By Gayatri Murthy, Maria Fernandez-Vida


As Fintech companies targeting poor and underserved customers grow and scale, there is a lack of granularity on how their business models solve pain points in financial inclusion and what the industry can learn from the iterations in their business models. CGAP launched a fintech initiative in 2016 to better understand these innovations and draw clear linkages to financial inclusion, where they existed. We worked with 18 fintechs in Africa and South Asia that targeted financial services to low-income or underserved customers in their markets. Our goal was to learn about the innovations and generate insight on whether (i) the services work as stated, (ii) create value for underserved customers, and (iii) ease age-old pain points in delivering financial services to the underserved. Our insights are detailed in “Fintechs and Financial Inclusion.” This paper is a companion piece that takes a closer look at each of the fintechs in our study.
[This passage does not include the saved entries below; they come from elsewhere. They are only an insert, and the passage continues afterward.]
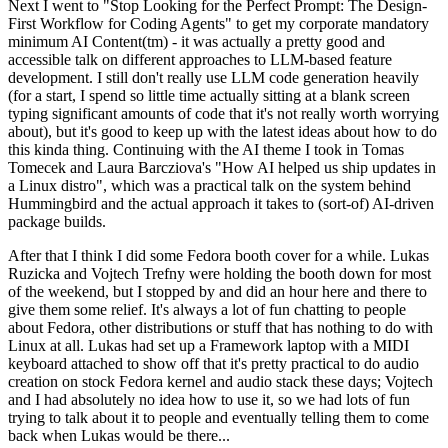
Next I went to "Stop Looking for the Perfect Prompt: The Design-
First Workflow for Coding Agents" to get my corporate mandatory
minimum AI Content(tm) - it was actually a pretty good and
accessible talk on different approaches to LLM-based feature
development. I still don't really use LLM code generation heavily
(for a start, I spend so little time actually sitting at a blank screen
typing significant amounts of code that it's not really worth worrying
about), but it's good to keep up with the latest ideas about how to do
this kinda thing. Continuing with the AI theme I took in Tomas
Tomecek and Laura Barcziova's "How AI helped us ship updates in
a Linux distro", which was a practical talk on the system behind
Hummingbird and the actual approach it takes to (sort-of) AI-driven
package builds.
After that I think I did some Fedora booth cover for a while. Lukas
Ruzicka and Vojtech Trefny were holding the booth down for most
of the weekend, but I stopped by and did an hour here and there to
give them some relief. It's always a lot of fun chatting to people
about Fedora, other distributions or stuff that has nothing to do with
Linux at all. Lukas had set up a Framework laptop with a MIDI
keyboard attached to show off that it's pretty practical to do audio
creation on stock Fedora kernel and audio stack these days; Vojtech
and I had absolutely no idea how to use it, so we had lots of fun
trying to talk about it to people and eventually telling them to come
back when Lukas would be there...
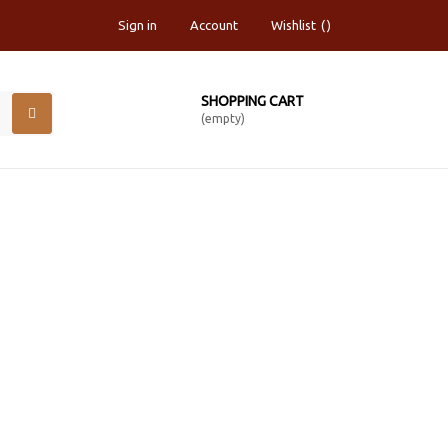
Sign in
Account
Wishlist
SHOPPING CART
(empty)
RCHIVAL CANVAS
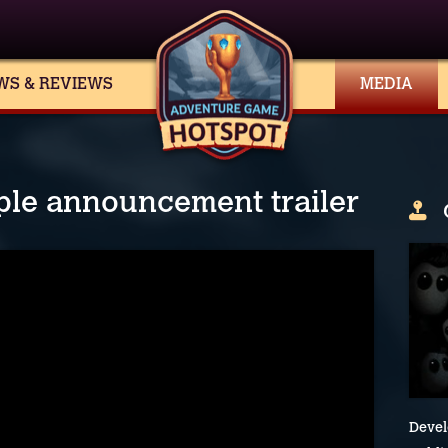
WS & REVIEWS
MEDIA
ople announcement trailer
Devel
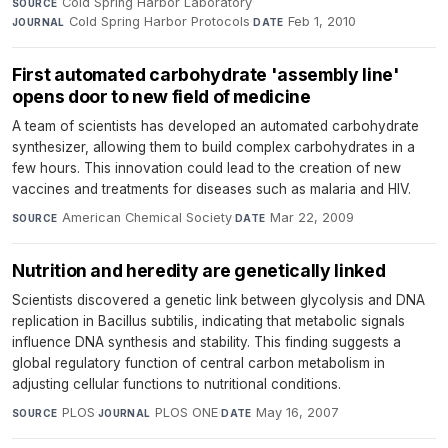
Cold Spring Harbor Laboratory
·
SOURCE
Cold Spring Harbor Protocols
·
Feb 1, 2010
JOURNAL
DATE
First automated carbohydrate 'assembly line'
opens door to new field of medicine
A team of scientists has developed an automated carbohydrate
synthesizer, allowing them to build complex carbohydrates in a
few hours. This innovation could lead to the creation of new
vaccines and treatments for diseases such as malaria and HIV.
American Chemical Society
·
Mar 22, 2009
SOURCE
DATE
Nutrition and heredity are genetically linked
Scientists discovered a genetic link between glycolysis and DNA
replication in Bacillus subtilis, indicating that metabolic signals
influence DNA synthesis and stability. This finding suggests a
global regulatory function of central carbon metabolism in
adjusting cellular functions to nutritional conditions.
PLOS
·
PLOS ONE
·
May 16, 2007
SOURCE
JOURNAL
DATE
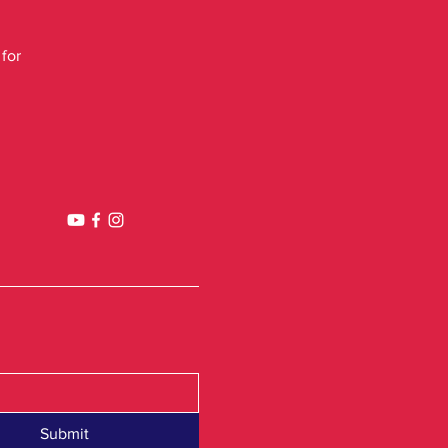
 for
Submit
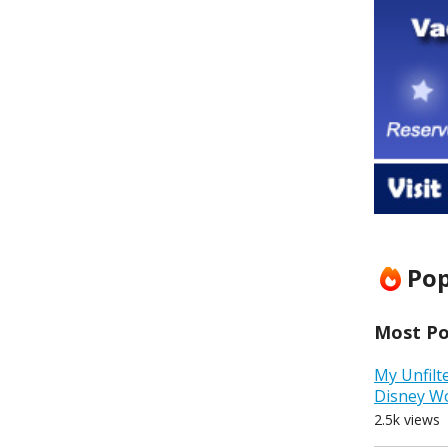
Pop
Most Pop
My Unfilt
Disney W
2.5k views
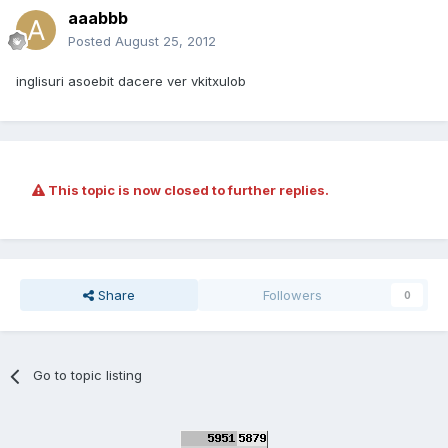
aaabbb
Posted
August 25, 2012
inglisuri asoebit dacere ver vkitxulob
This topic is now closed to further replies.
Share
Followers
0
Go to topic listing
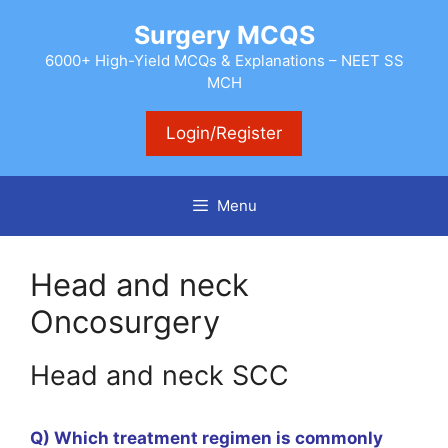
Skip
Surgery MCQS
to
content
6000+ High-Yield MCQs & Explanations – NEET SS
MCH
Login/Register
Menu
Head and neck
Oncosurgery
Head and neck SCC
Q) Which treatment regimen is commonly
To frame our research, we grouped the 18 fintechs into five different areas innovation areas:

  • Interactive customer engagement • Smartphone-based payments
  • Connections-based finance
  • Location-based smallholder finance
  • De-risking unproductive expenses

In each case, we describe the service that was piloted, the nature of our testing, and emerging lessons. Since the products in the pilots differed widely, each pilot has its own metrics for success. Some pilots have quantitative metrics, while others have qualitative metrics. As is the nature of start-up innovation, not all pilots were successful. In fact, few were successful in exactly the way we envisioned. When they were successful, we saw the spark of innovation and impact burning bright and shining a light on financial inclusion of underserved customers. Even when pilots were not successful, they exposed areas that need to be reconsidered and reworked. These were just as valuable. We also conducted independent research with the staff and customers of seven of the start-ups, in collaboration with the Busara Center for Behavioral Economics.